La distancia comenzó cuando cumplí doce años. Ghost debe haberse dado cuenta de que la forma en que lo miraba no había cambiado; si acaso, mi mirada se había vuelto más intensa y fija. Empezó a mantenerse alejado, refugiándose en las sombras del club, asegurándose de que siempre hubiera una mesa, una moto o alguien entre nosotros. Dejó de dejar que me sentara en su regazo. Dejó de decir mi nombre con esa calidez natural. Me trataba como a una muñeca de porcelana frágil, o como a una bomba de relojería.

Bueno, desde la semana pasada, tengo dieciocho años. El cronómetro ha llegado a cero. Y estoy aquí para reclamar la deuda.

La casa club está inusualmente silenciosa esta noche. Es miércoles, ese momento de calma a mitad de semana donde el caos del fin de semana se asienta en un murmullo bajo. La mayoría de los hermanos y sus mujeres están en sus casas o escondidos en las habitaciones privadas al fondo del pasillo largo y poco iluminado.

Aunque muchos tienen sus propias casas repartidas por los suburbios, cada hermano conserva una habitación aquí; un santuario para cuando el mundo exterior se vuelve demasiado ruidoso o el camino se hace muy largo. Mi papá y mi madrastra, Kasia, todavía tienen la suya. Yo también tengo una habitación aquí, y me mudaré a tiempo completo en unas semanas, cuando empiece la universidad. Mi hermano, que ahora se hace llamar Shade, ya vive aquí desde que recibió su parche oficialmente.

Para ser honesta, la idea de la universidad se siente como un abrigo pesado que no quiero usar. No busco una oficina en una esquina, un apartamento en un rascacielos ni un doctorado.

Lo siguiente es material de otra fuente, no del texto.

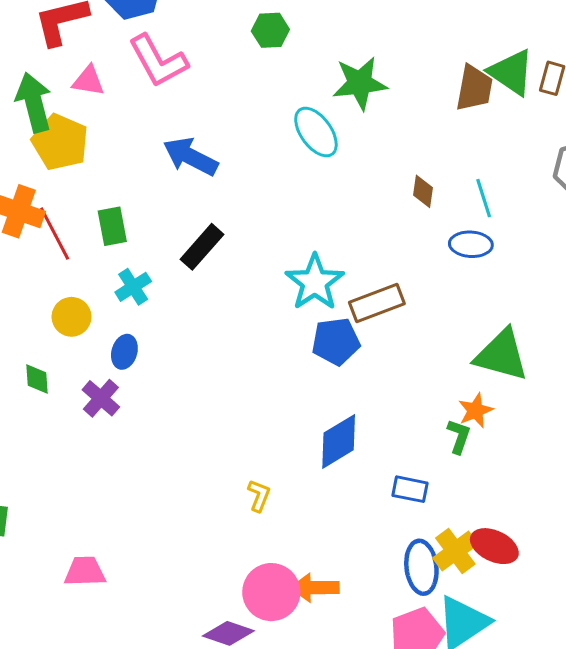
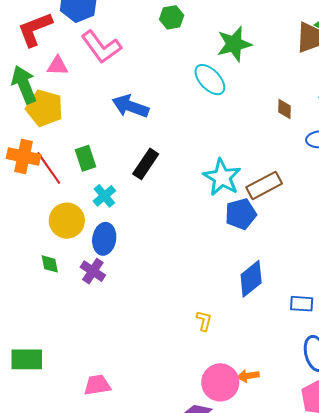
yellow circle: (72, 317) -> (67, 221), size x1.4
blue ellipse: (124, 352) -> (104, 239), size x1.4
orange arrow: (315, 588) -> (248, 376), size x0.7

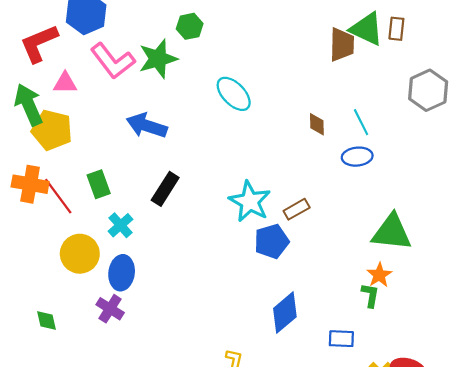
green star: (234, 44) -> (158, 59), moved
brown rectangle: (264, 185) -> (297, 209), size x0.7
green diamond: (50, 264) -> (46, 321), moved

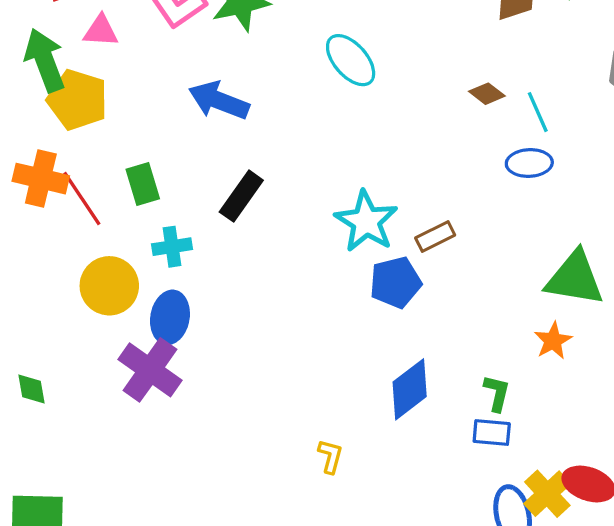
brown diamond: (317, 124) -> (487, 94), moved, turned -55
cyan cross: (120, 225) -> (172, 247), turned 30
green L-shape: (370, 295) -> (497, 393), moved
purple cross: (110, 309) -> (150, 370), size x1.5
green diamond: (46, 321) -> (31, 389), moved

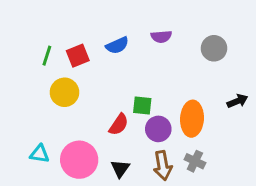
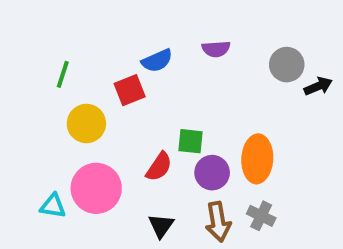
red square: (78, 56) -> (130, 90), moved
black arrow: (237, 101) -> (318, 86), moved
pink circle: (79, 160) -> (96, 188), moved

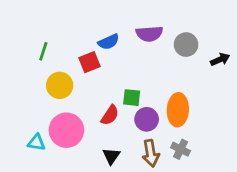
purple semicircle: (216, 49) -> (149, 34), size x1.4
gray circle: (287, 65) -> (186, 45), moved

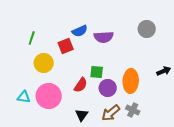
purple semicircle: (149, 34) -> (104, 37), moved
gray circle: (186, 45) -> (147, 29), moved
black arrow: (220, 59) -> (164, 71), moved
cyan triangle: (36, 142) -> (24, 97), moved
brown arrow: (151, 153) -> (111, 113), turned 60

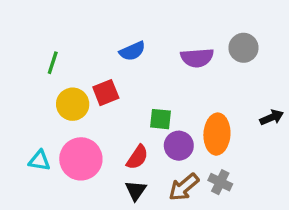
purple semicircle: (104, 37) -> (197, 58), moved
red square: (66, 46) -> (106, 93), moved
red semicircle: (81, 85) -> (137, 157), moved

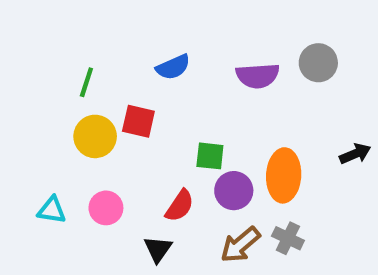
green line: (53, 63) -> (86, 82), moved
red square: (106, 93) -> (138, 121), turned 35
pink circle: (81, 159) -> (106, 208), size x0.6
black triangle: (136, 190) -> (158, 249), moved

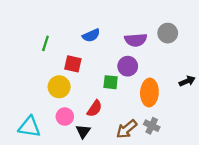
yellow circle: (95, 136) -> (59, 87), moved
purple circle: (234, 191) -> (128, 66), moved
pink circle: (106, 208) -> (65, 117), moved
cyan triangle: (52, 210) -> (29, 127), moved, size x1.5

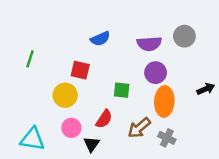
green line: (45, 43) -> (30, 59), moved
purple circle: (128, 66) -> (156, 73), moved
brown arrow: (127, 129) -> (139, 128), moved

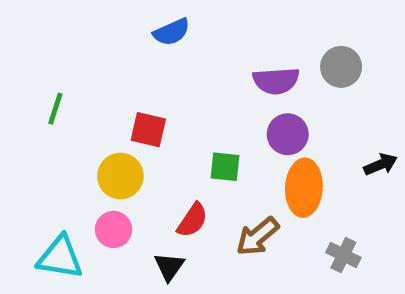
blue semicircle: (100, 39) -> (172, 32), moved
pink circle: (71, 128) -> (113, 229), moved
gray cross: (167, 138) -> (343, 255), moved

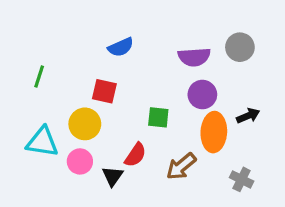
blue semicircle: (172, 32) -> (121, 47), moved
black arrow: (381, 164) -> (248, 116), moved
cyan triangle: (60, 257) -> (42, 142), moved
black triangle: (169, 267) -> (113, 176), moved

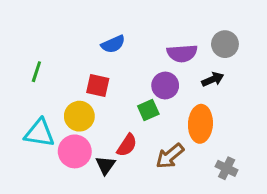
purple circle: (202, 95) -> (165, 86), moved
black arrow: (248, 116) -> (213, 79), moved
green square: (158, 117) -> (148, 110), turned -30
pink circle: (80, 161) -> (75, 151), size x1.4

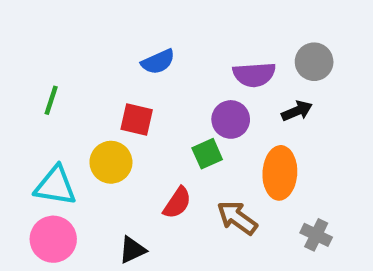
pink circle: (75, 151) -> (53, 239), moved
brown arrow: (170, 156) -> (237, 218), turned 76
black triangle: (105, 165) -> (132, 250), moved, turned 30

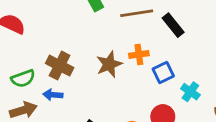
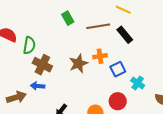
green semicircle: (23, 78) -> (29, 45), moved, turned -60

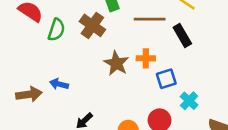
brown star: (78, 63) -> (116, 63), turned -30
brown cross: (42, 65) -> (92, 25), moved

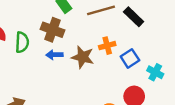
blue arrow: (59, 84) -> (54, 55), moved

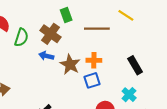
black rectangle: (134, 17) -> (135, 65), moved
blue square: (130, 58) -> (92, 80), moved

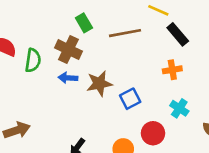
orange cross: (94, 60) -> (172, 70), moved
brown star: (70, 64) -> (99, 84), turned -30
black rectangle: (135, 65) -> (178, 34), moved

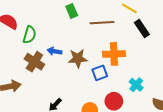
brown cross: (68, 50) -> (34, 62), moved
orange cross: (172, 70) -> (114, 54), moved, size x1.5

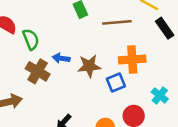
green semicircle: (30, 35) -> (31, 39), turned -36

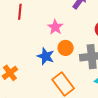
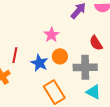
red line: (20, 12) -> (15, 55), moved

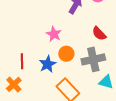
blue star: (39, 63) -> (48, 64), turned 30

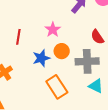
red line: (22, 61) -> (18, 37), moved

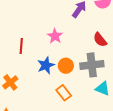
orange circle: (62, 51) -> (66, 66), moved
orange rectangle: (57, 87) -> (64, 93), size x0.7

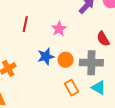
red line: (21, 46) -> (25, 24), moved
orange rectangle: (64, 93) -> (71, 88), moved

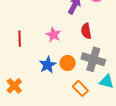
red semicircle: (103, 39) -> (86, 31), moved, turned 35
gray cross: (91, 63) -> (93, 59), turned 30

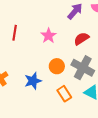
red semicircle: (86, 31) -> (81, 39), turned 56
blue star: (48, 65) -> (33, 81), moved

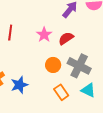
red semicircle: (81, 39) -> (66, 38), moved
blue star: (33, 81) -> (19, 85), moved

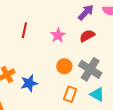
red semicircle: (66, 38) -> (87, 36), moved
orange rectangle: (61, 92) -> (70, 94), turned 49

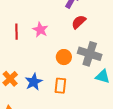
pink star: (58, 35) -> (40, 30), moved
orange rectangle: (70, 94) -> (60, 86), moved

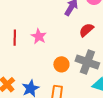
red semicircle: (79, 22) -> (86, 30), moved

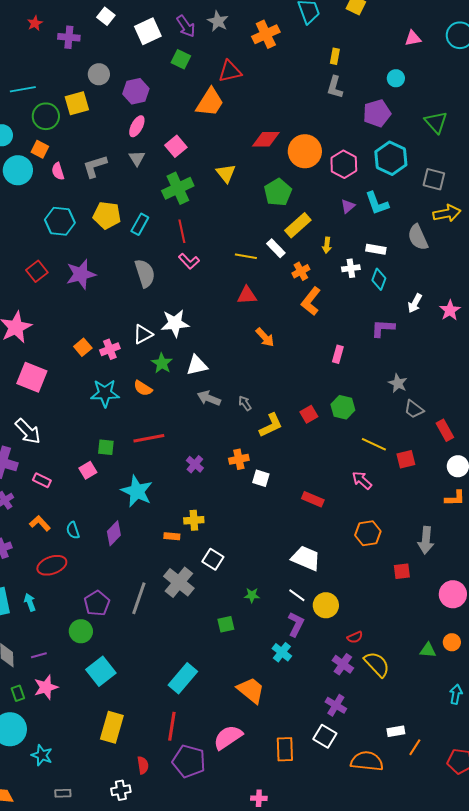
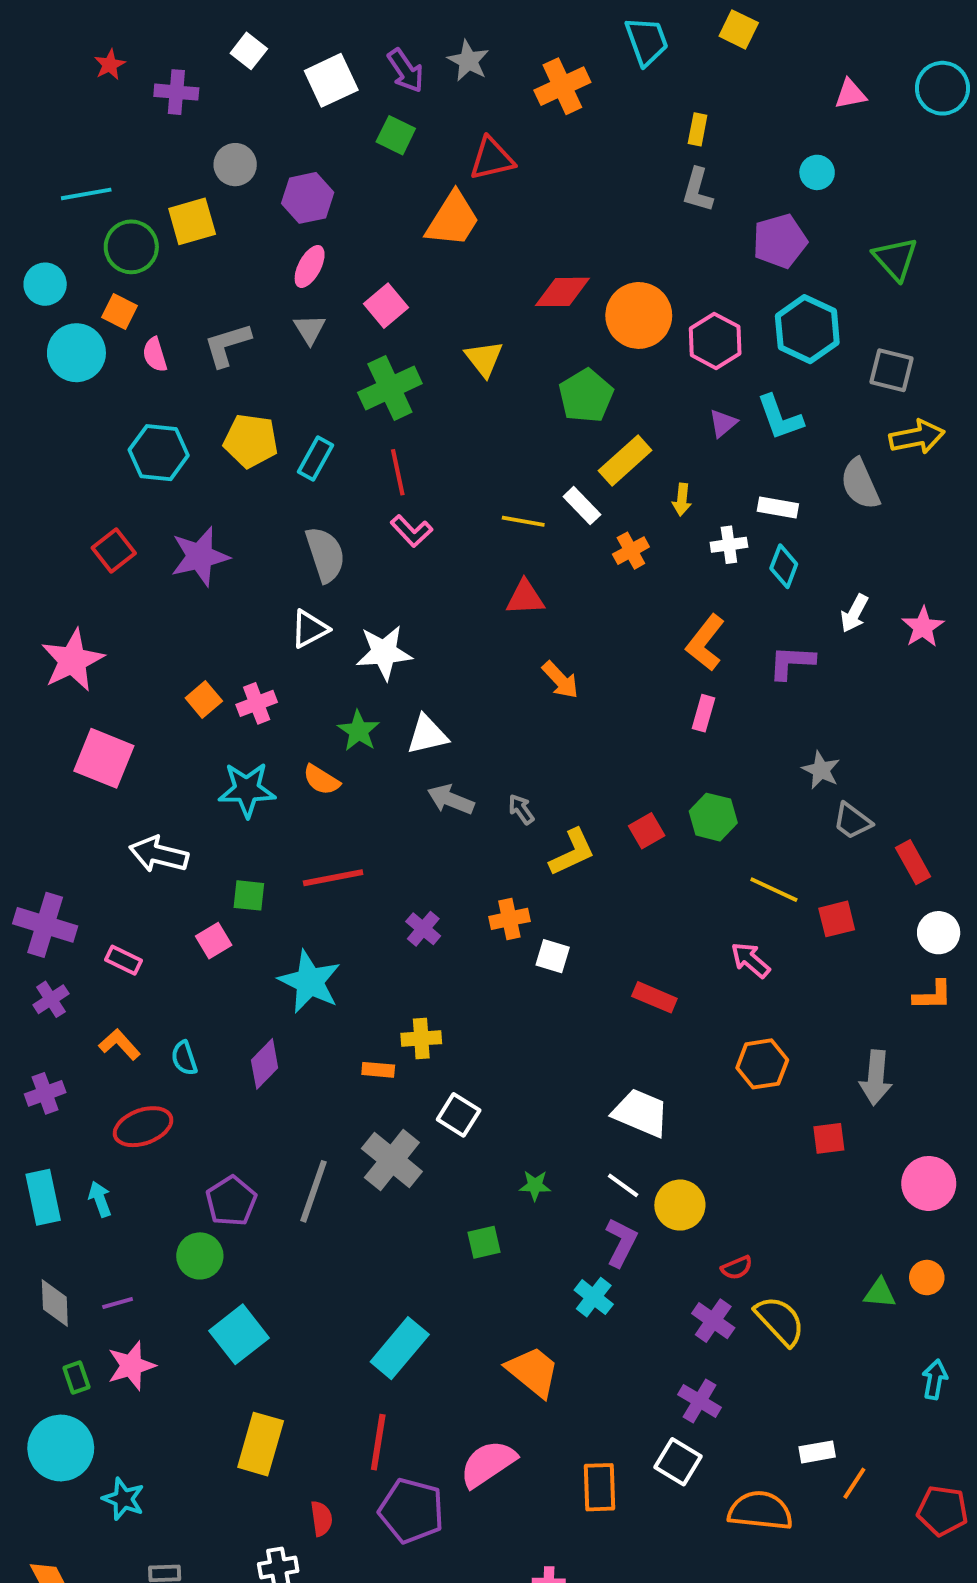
orange L-shape: (311, 301) -> (705, 643), moved
white triangle: (143, 334) -> (310, 629), moved
white arrow: (28, 431) -> (159, 854), moved, turned 148

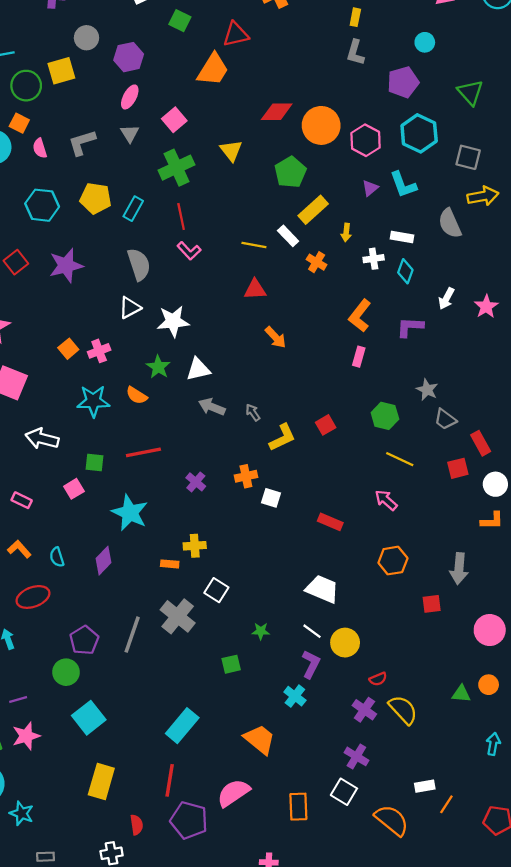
orange cross: (631, 551) -> (317, 262), turned -30
green hexagon: (713, 817) -> (385, 416), moved
red square: (837, 919) -> (458, 468), moved
orange semicircle: (760, 1511) -> (392, 820), turned 33

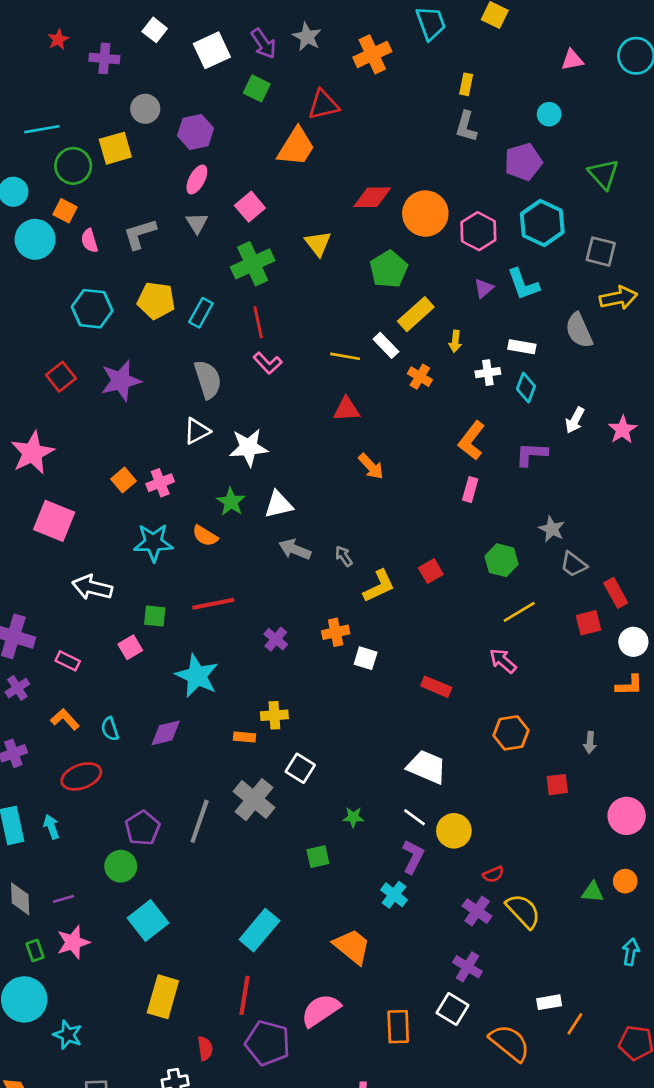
yellow line: (400, 459) -> (519, 612), turned -56
purple diamond: (104, 561) -> (166, 733), turned 32
gray arrow: (459, 569) -> (590, 742), size x0.6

Mi corazón siempre me ha llevado hacia otro tipo de legado: un hogar. Una familia.

Quizás sea por Kasia. Ella llegó a nuestras vidas cuando todo estaba fracturado y convirtió una casa fría y vacía en un ambiente cálido y seguro. Mi papá hizo lo mejor que pudo, pero era un hombre de medicina y motocicletas; no sabía cómo llenar un hogar con el aroma de bollos de canela y la sensación de pertenencia. Nuestro hogar cambió cuando Kasia se mudó. Ella me mostró que existe un arte silencioso y poderoso en cuidar a una familia. No es falta de ambición; es otro tipo de fortaleza.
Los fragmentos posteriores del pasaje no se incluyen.